Six months into being the team’s youngest designer, here's some ‘wisdom’ for all the students out there keeping me on my toes.

This summer, amidst a year synonymous with cataclysmic change, I stepped out of art school fresh faced and into the Adult™ world. A confusing time of responsibilities, early starts, deadlines, Brexit/Trump and mild binge-drinking. Feel free to conflate the last two. 

As a newly inaugurated Adult™ in the design world there’s a lot to be learnt. About one’s own strengths and weaknesses, how the freedom and personal authority of art school translates into the realities of a client-facing business and how to get the office microwave to heat up the soup and not just the bowl.

In the months that led up to the art school exit door I had developed an idea of what a Junior Designer’s valuable traits might be. Worries about how well I knew Photoshop, how quickly I could ‘work up’ a logo and how honed my typographic skills were, plagued me.

But as it happens, above and beyond all of the industry-related skills, teamwork - that often vacuous barnacle on a teenager’s CV - has without a doubt been the most important trait to get me where I am at this point and to set me up to become a much better designer in the future. 

Back in the halcyon days of 2015 when I was a mere intern here at Good, I sensed quickly how critical this might be.

I made an effort be accommodating, persistent, show up early and never leave without asking if others working late needed a hand. Simple things, but they all demonstrated that I was willing to be part of the studio, and not just here for myself. I don’t think I’m wrong when I say that’s why they asked me to come back as a Junior Designer. 

Getting your head around working as a unit also means you learn more – more quickly. I can’t design and manage some of the world’s biggest brands single-handedly - at least not yet - but I can be a part of the team that does.

And from this, I will become a far better designer than if I was just pretty good at typesetting for an art school student, but had the interpersonal skills of a brick. 

I would also stress the importance of trust. Gaining the trust of the rest of your team is the first step to getting anything like the freedom you were afforded at art school.

Before you get to do the big rebrands, you have to prove you’re a capable pair of hands with the smaller jobs. And that’s okay; it’s all part of the journey up.

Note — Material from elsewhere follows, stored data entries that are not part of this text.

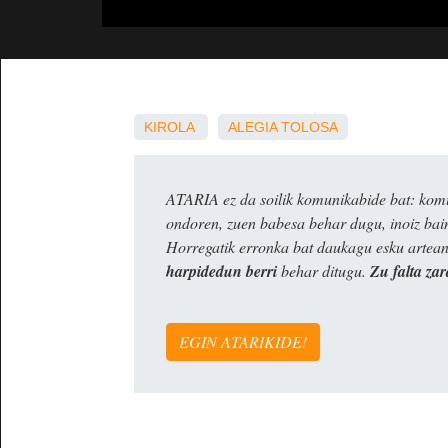
KIROLA
ALEGIA
TOLOSA
ATARIA ez da soilik komunikabide bat: komun
ondoren, zuen babesa behar dugu, inoiz ba
Horregatik erronka bat daukagu esku artea
harpidedun berri
behar ditugu.
Zu falta zar
EGIN ATARIKIDE!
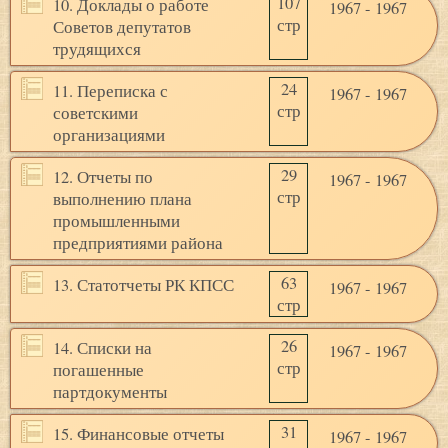
107
10. Доклады о работе
1967 - 1967
стр
Советов депутатов
трудящихся
24
11. Переписка с
1967 - 1967
стр
советскими
организациями
29
12. Отчеты по
1967 - 1967
стр
выполнению плана
промышленными
предприятиями района
63
13. Статотчеты РК КПСС
1967 - 1967
стр
26
14. Списки на
1967 - 1967
стр
погашенные
партдокументы
31
15. Финансовые отчеты
1967 - 1967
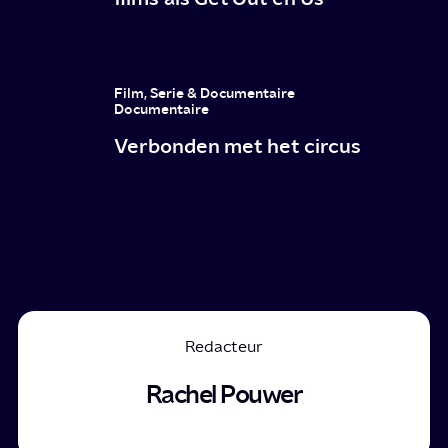
Film, Serie & Documentaire
Documentaire
Verbonden met het circus
Redacteur
Rachel Pouwer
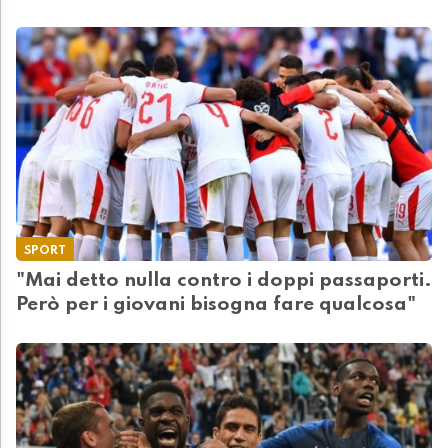
SPORT
"Mai detto nulla contro i doppi passaporti.
Però per i giovani bisogna fare qualcosa"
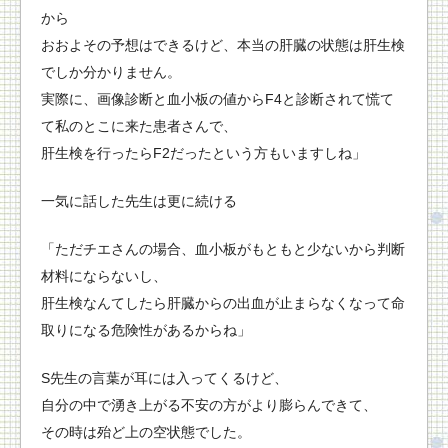
から
おおよその予想はできるけど、本当の肝臓の状態は肝生検
でしか分かりません。
実際に、画像診断と血小板の値からF4と診断されて慌て
て私のとこに来た患者さんで、
肝生検を行ったらF2だったという方もいますしね」
一気に話した先生は更に続ける
「ただチエさんの場合、血小板がもともと少ないから判断
材料にならないし、
肝生検なんてしたら肝臓からの出血が止まらなくなって命
取りになる危険性があるからね」
S先生の言葉が耳には入ってくるけど、
自分の中で湧き上がる不安の方がより膨らんできて、
その時は殆ど上の空状態でした。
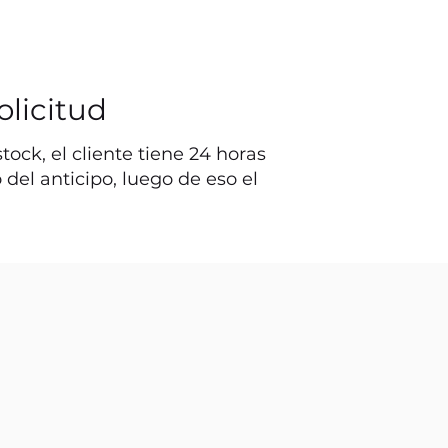
olicitud
ock, el cliente tiene 24 horas
o del anticipo, luego de eso el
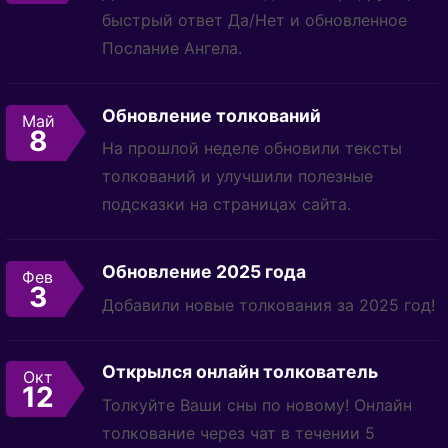
быстрый ответ Да/Нет и обновленное
Послание Ангела.
Обновление толкований
Май
8
На прошлой неделе обновили тексты
толкований и улучшили полезные
подсказки на страницах сайта.
Обновление 2025 года
Фев
3
Добавили новые толкования за 2025 год!
Открылся онлайн толкователь
Окт
12
Толкуйте Ваши сны по новому! Онлайн
толкование через чат в течении 5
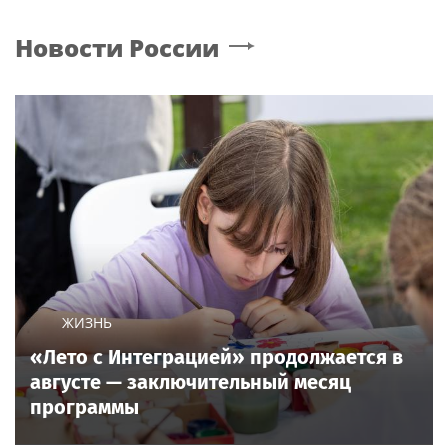
Новости России
ЖИЗНЬ
«Лето с Интеграцией» продолжается в
августе — заключительный месяц
программы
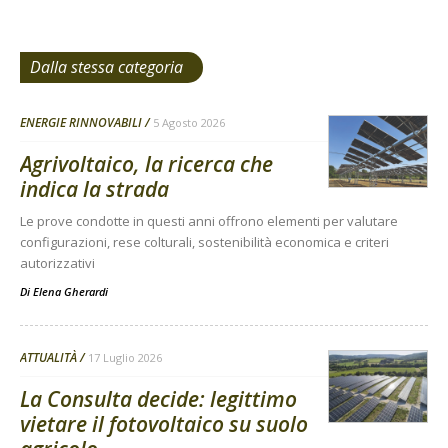
Dalla stessa categoria
ENERGIE RINNOVABILI
5 Agosto 2026
Agrivoltaico, la ricerca che
indica la strada
Le prove condotte in questi anni offrono elementi per valutare
configurazioni, rese colturali, sostenibilità economica e criteri
autorizzativi
Di
Elena Gherardi
ATTUALITÀ
17 Luglio 2026
La Consulta decide: legittimo
vietare il fotovoltaico su suolo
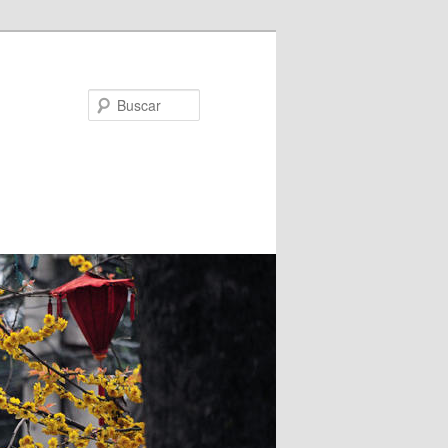
Buscar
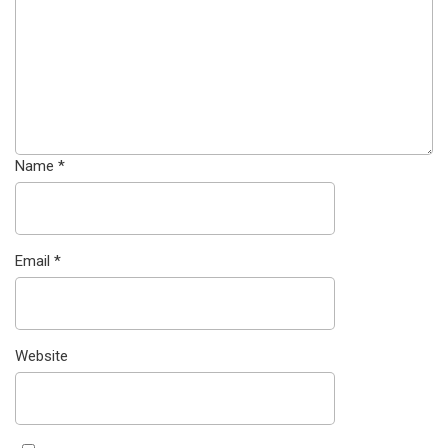
Name
*
Email
*
Website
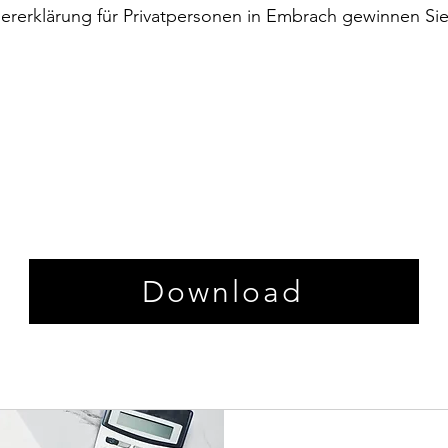
euererklärung für Privatpersonen in Embrach gewinnen Si
Download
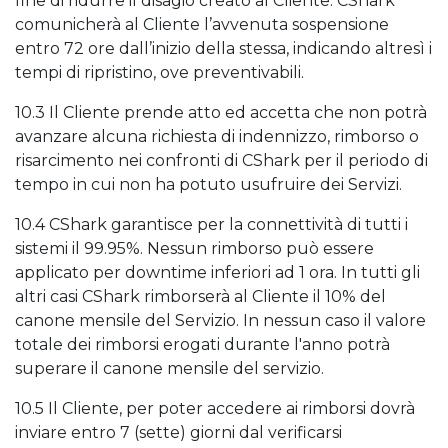
fine di ridurre il disagio creato al Cliente. CShark
comunicherà al Cliente l’avvenuta sospensione
entro 72 ore dall’inizio della stessa, indicando altresì i
tempi di ripristino, ove preventivabili.
10.3 Il Cliente prende atto ed accetta che non potrà
avanzare alcuna richiesta di indennizzo, rimborso o
risarcimento nei confronti di CShark per il periodo di
tempo in cui non ha potuto usufruire dei Servizi.
10.4 CShark garantisce per la connettività di tutti i
sistemi il 99.95%. Nessun rimborso può essere
applicato per downtime inferiori ad 1 ora. In tutti gli
altri casi CShark rimborserà al Cliente il 10% del
canone mensile del Servizio. In nessun caso il valore
totale dei rimborsi erogati durante l'anno potrà
superare il canone mensile del servizio.
10.5 Il Cliente, per poter accedere ai rimborsi dovrà
inviare entro 7 (sette) giorni dal verificarsi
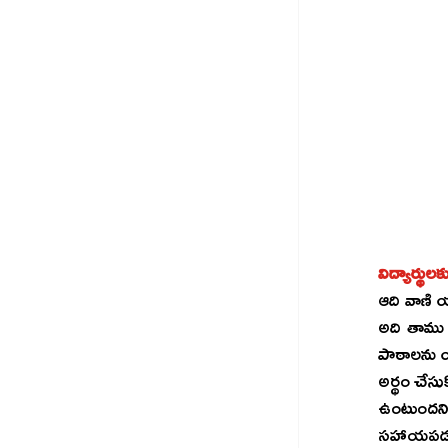
విద్యార్థుల
ఆది వాణి యాప్‌లో గిరిజన భాషా అనువాదాలను అందించనున్నారు. దీని ద్వారా విద్యార్థ
అది తాము 
పాఠాలను యాక
అర్థం చేస
ఉంటుందని
సహాయపడుతుం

So my advice to any design student that finds themselves standing wide-eyed at the open door to Adulthood™ -  assuming you’re already pretty good at what you do - is swallow the ego, work as a team and build up some trust.

Find some good people and throw yourself into being a small, but irreplaceable part of their team. That’s when you’ll really begin to evolve as a designer, and hopefully nail the whole Adult™ thing too.